In the kidney transplant study (abstract 182), Kimi Ueda, PharmD, BCPS, and colleagues analyzed prospective data from the four-year MORE (Mycophenolic Acid Observational REnal Transplant) study. They identified 363 patients who underwent corticosteroid withdrawal by month 3 post-transplant, and compared them with 509 patients who continued to receive corticosteroids. At four years’ post-transplant, biopsy-proven acute rejection and patient survival were similar, but graft survival was higher among those who stopped steroid therapy than among those who continued it (96.9% vs. 93.7%; P=0.03). Adverse events (mainly leukopenia and neutropenia) were higher in the corticosteroid-withdrawal group (64.2% vs. 34.2%; P<0.01).
A Real-World Study
Dr. Ueda, a transplant pharmacist at California Pacific Medical Center, in San Francisco, said this study is important for several reasons. “It is a multicenter, observational [trial] where patients are treated according to clinical practice rather than a specific research protocol. It’s also large—more than 800 patients—and prospective. From the data gathered, we can get an idea of what’s really going on.”

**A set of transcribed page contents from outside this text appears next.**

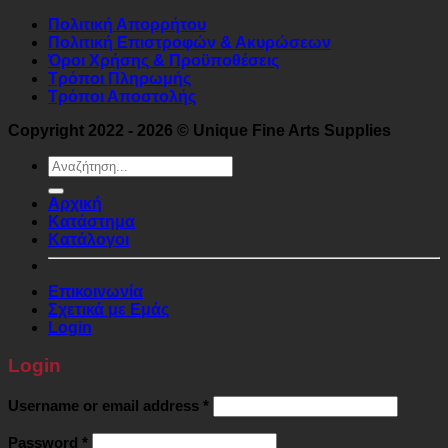
Πολιτική Απορρήτου
Πολιτική Επιστροφών & Ακυρώσεων
Όροι Χρήσης & Προϋποθέσεις
Τρόποι Πληρωμής
Τρόποι Αποστολής
Copyright 2022 - 2026 © Unique Fine Arts Supplies
Search
for:
Αρχική
Κατάστημα
Κατάλογοι
Επικοινωνία
Σχετικά με Εμάς
Login
Login
Required
Username or email address
*
Required
Password
*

Dr. Ueda said they found “no difference in long-term complications such as osteoporosis, cardiovascular disease risk and new-onset diabetes after transplantation,” but Dr. Tichy said that perhaps the four-year study period was “not enough time to see a difference.”

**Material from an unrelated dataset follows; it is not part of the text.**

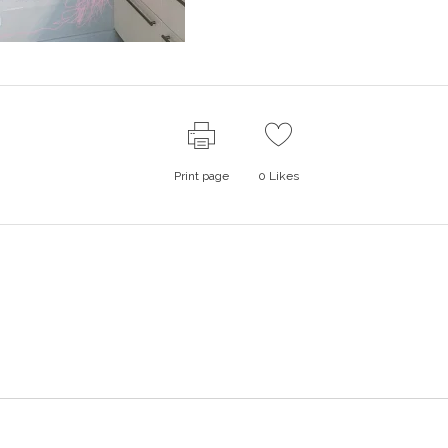
Print page
0
Likes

The other study (abstract 238) analyzed data from the 26-week, randomized controlled PRECiSE 2 (Pegylated Antibody Fragment Evaluation in Crohn’s Disease: Safety and Efficacy 2) trial (N Engl J Med 2007;357:239-250). In this trial, 668 adults with active Crohn’s disease who responded to an open-label loading dose of certolizumab pegol were given continuous therapy with certolizumab pegol, at a dosage of 400 mg, or placebo every four weeks for 24 weeks. Among the patients taking corticosteroids at baseline who responded to the loading dose of certolizumab pegol, 45 began a corticosteroid taper with certolizumab pegol therapy. Of these, 31% (14 of 45) were in corticosteroid-free clinical remission at week 26.

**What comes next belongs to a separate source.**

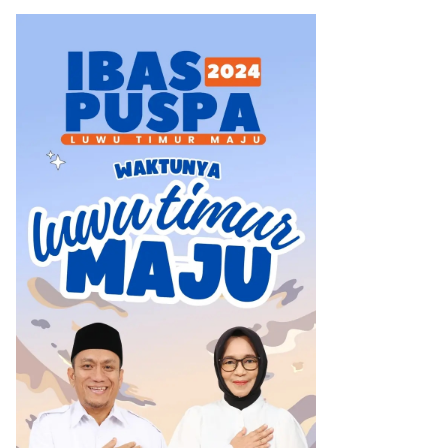
Tuai Apresiasi Tokoh
Nasional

Lead author Tanna Hassig, PharmD, BCPS, a clinical pharmacy specialist at the Medical University of South Carolina, in Charleston, noted the important role of pharmacists in minimizing exposure to corticosteroids. “The hospital pharmacist has to see how long the patient has been on steroids, look at the patient’s entire medication regimen, and understand what is the long-term plan.”
Drs. Hassig and Tichy reported no relevant financial conflicts of interest. Some of Dr. Hassig’s co-authors are employees of UCB Pharma. Dr. Ueda reported being on the speakers’ bureau for Novartis and receiving grant support from Bristol-Myers Squibb. Some of Dr. Ueda’s co-authors are employees of Novartis.